Fed mantém taxa de juros nos EUA e reduz sinais de cortes futuros
Projeções indicam possibilidade de alta dos juros mesmo após decisão de estabilidade
247 - O Federal Reserve (Fed), banco central dos Estados Unidos, decidiu nesta quarta-feira (17) manter a taxa básica de juros na faixa entre 3,5% e 3,75%, em sua primeira reunião de política monetária sob a presidência de Kevin Warsh. A decisão, segundo o Infomoney, ficou em linha com as expectativas do mercado financeiro.
A manutenção dos juros veio acompanhada de mudanças relevantes na comunicação da autoridade monetária, que retirou do comunicado referências interpretadas anteriormente como sinalizações para futuros cortes nas taxas.
Fed mantém juros e endurece comunicação
No comunicado divulgado após a reunião do Comitê Federal de Mercado Aberto (Fomc), o Fed afirmou que a inflação permanece acima da meta de 2%, refletindo impactos de choques de oferta e da elevação de preços em alguns segmentos da economia.
Embora a taxa tenha sido mantida, o texto adotou um tom mais cauteloso. Trechos que sugeriam uma eventual flexibilização da política monetária foram removidos, indicando uma postura mais rígida diante da persistência das pressões inflacionárias.
A mudança foi interpretada por analistas como um sinal de que a instituição ainda não considera encerrada a batalha contra a inflação, mesmo após meses de desaceleração em alguns indicadores de preços.
“Dot plot” sugere possibilidade de alta
As projeções econômicas divulgadas juntamente com a decisão também chamaram atenção.

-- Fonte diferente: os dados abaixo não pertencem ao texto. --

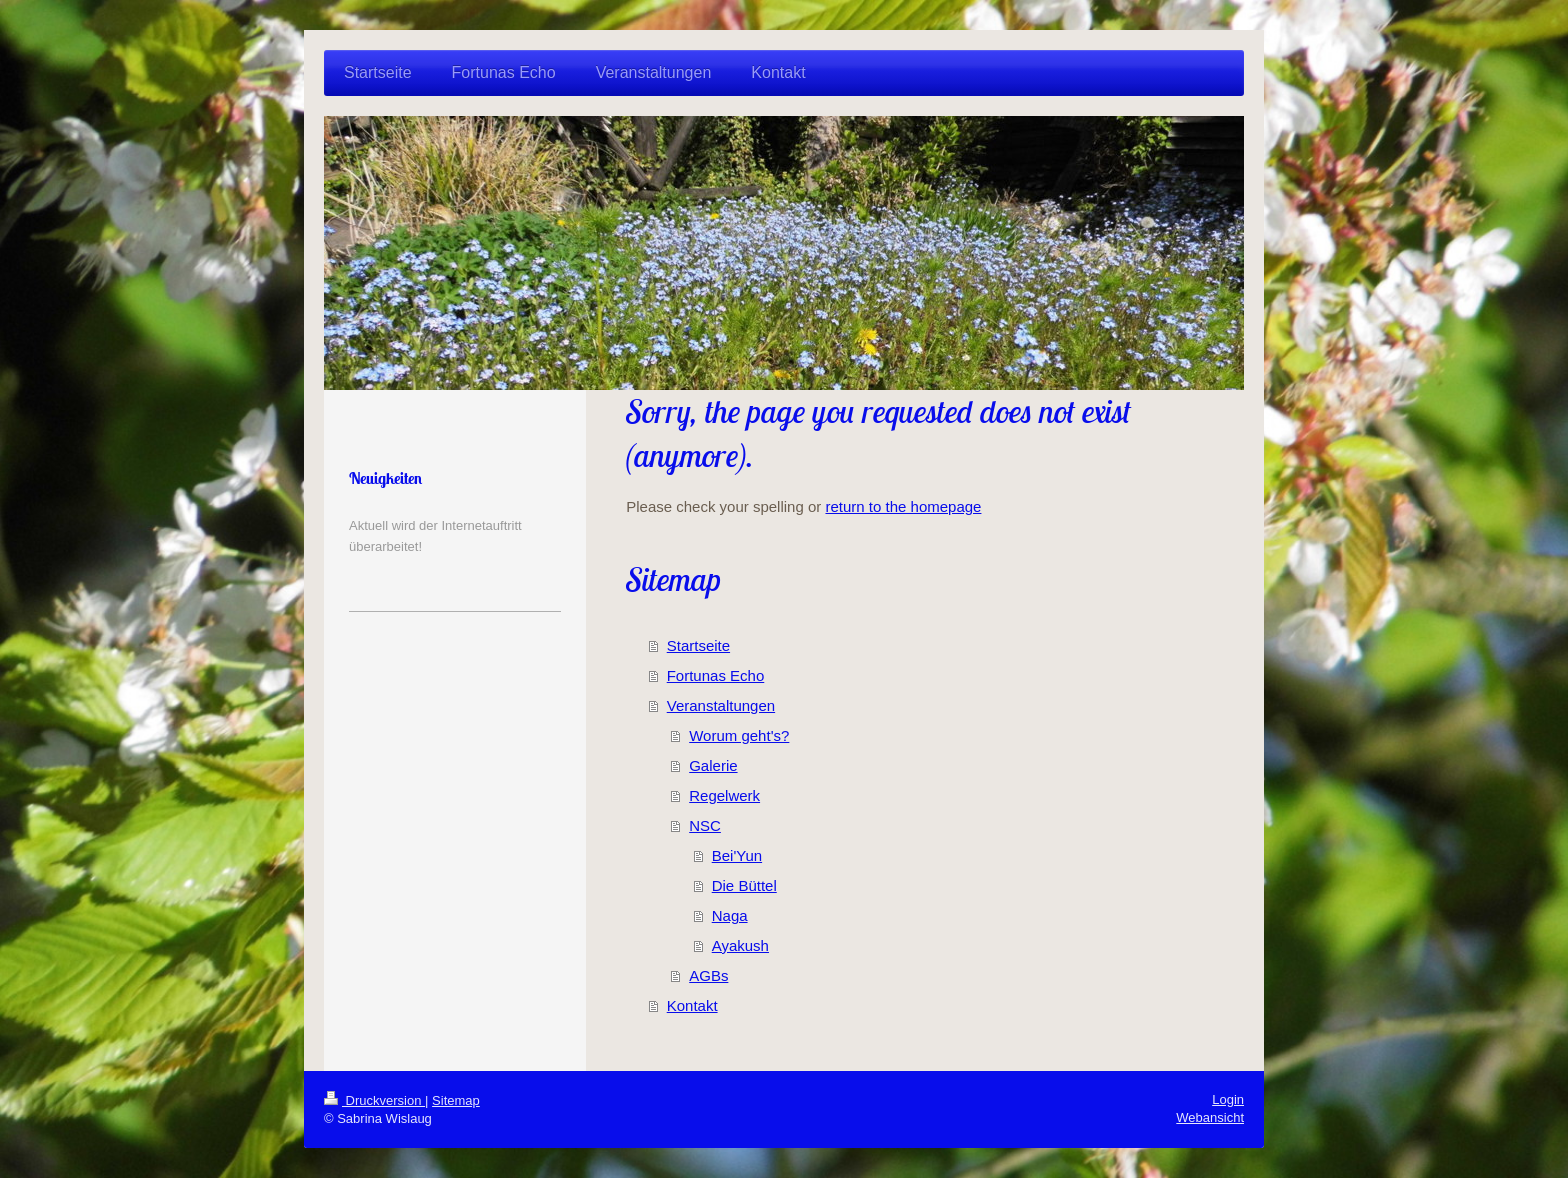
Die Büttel (744, 885)
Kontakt (692, 1005)
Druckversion (374, 1100)
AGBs (708, 975)
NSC (705, 825)
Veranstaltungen (721, 705)
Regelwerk (724, 795)
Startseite (698, 645)
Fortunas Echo (716, 675)
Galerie (713, 765)
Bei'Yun (737, 855)
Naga (730, 915)
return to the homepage (903, 506)
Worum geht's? (739, 735)
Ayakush (740, 945)
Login (1228, 1099)
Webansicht (1210, 1117)
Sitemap (456, 1100)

O chamado "dot plot", gráfico que reúne as estimativas dos dirigentes do banco central para juros e economia, apontou taxa mediana de 3,8% para os Fed Funds ao final deste ano.
O número representa aproximadamente 0,16 ponto percentual acima do nível atual, sugerindo que uma elevação dos juros continua sendo considerada por parte dos formuladores da política monetária.
Uma nota anexada ao material informou que apenas 18 dos 19 participantes enviaram suas projeções. Como o processo é anônimo, não há identificação do dirigente que deixou de participar.
As estimativas de longo prazo permaneceram inalteradas, com taxa projetada de 3,1%.
Warsh estreia sob expectativa de mudanças
De acordo com informações da CNBC, há especulações de que o próprio Kevin Warsh não tenha enviado projeções para o relatório.
O novo presidente do Fed já demonstrou resistência ao Sumário de Projeções Econômicas (SEP), documento que reúne previsões sobre juros, inflação, desemprego e Produto Interno Bruto (PIB).
Analistas avaliam que Warsh poderá promover mudanças significativas no formato atual de comunicação da instituição. O dirigente também já manifestou críticas a mecanismos de guidance antecipado utilizados pelo banco central para sinalizar os rumos da política monetária.
Comunicado mais curto reforça combate à inflação
Outro aspecto que chamou atenção foi a redução expressiva do tamanho do comunicado. O texto divulgado nesta quarta-feira teve apenas 130 palavras, ante 341 palavras na reunião anterior, realizada em 29 de abril.
A mudança já era esperada por parte do mercado diante da avaliação de que a economia americana continua apresentando indicadores robustos, especialmente no mercado de trabalho.
Dados recentes apontam forte geração de empregos, taxa de desemprego relativamente baixa, em torno de 4,3%, e inflação ainda acima do objetivo estabelecido pelo banco central.
Nesse contexto, muitos analistas projetavam a retirada da referência a possíveis "ajustes adicionais" na taxa básica de juros, expressão que vinha sendo interpretada como um indicativo de futuras reduções dos custos de financiamento.